Forecasting the stock market using LSTM neural network hybrid model
رضوان عباسی
1
(
استادیار ،دانشکده مهندسی برق، پزشکی و مکاترونیک، واحد قزوین، دانشگاه آزاد اسلامی، قزوین، ایران
)
طاهره رامه
2
(
گروه فناوری اطلاعات،دانشکده مدیریت و حسابداری، واحد قزوین، دانشگاه آزاد اسلامی، قزوین، ایران
)
محمدرضا ثنایی
3
(
گروه فناوری اطلاعات،دانشکده مدیریت و حسابداری، واحد قزوین، دانشگاه آزاد اسلامی قزوین، قزوین، ایران
)
Keywords: LSTM, Text embedding, Stock marketing,
Abstract :
Forecasting stock prices and returns is one of the most complex and controversial issues in financial markets, which is always the concern of investors and shareholders. The stock market is vulnerable to various factors that affect the price fluctuations in the stock market. The development of a robust stock market algorithm that can accurately predict stock behavior is needed to maximize profits and minimize investor losses.
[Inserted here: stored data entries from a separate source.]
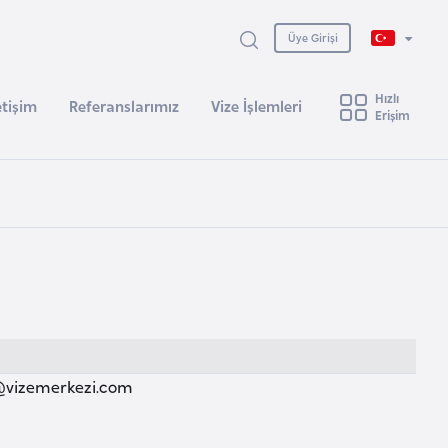
Üye Girişi
Hızlı
etişim
Referanslarımız
Vize İşlemleri
Erişim
@vizemerkezi.com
Considering that in addition to the history of each share, psychological factors of the market also affect the value of each share, in this research, a hybrid model of artificial intelligence based on LSTM and text embedding is proposed, which is based on the history of the stock market in the form of data. It pays attention to time series, and it extracts psychological characteristics of the market from news sites and predicts the future of the stock market. The results of the evaluations show that the proposed model can predict the future of the market well and has a lower RMSE than the PROFET and ARIMA methods.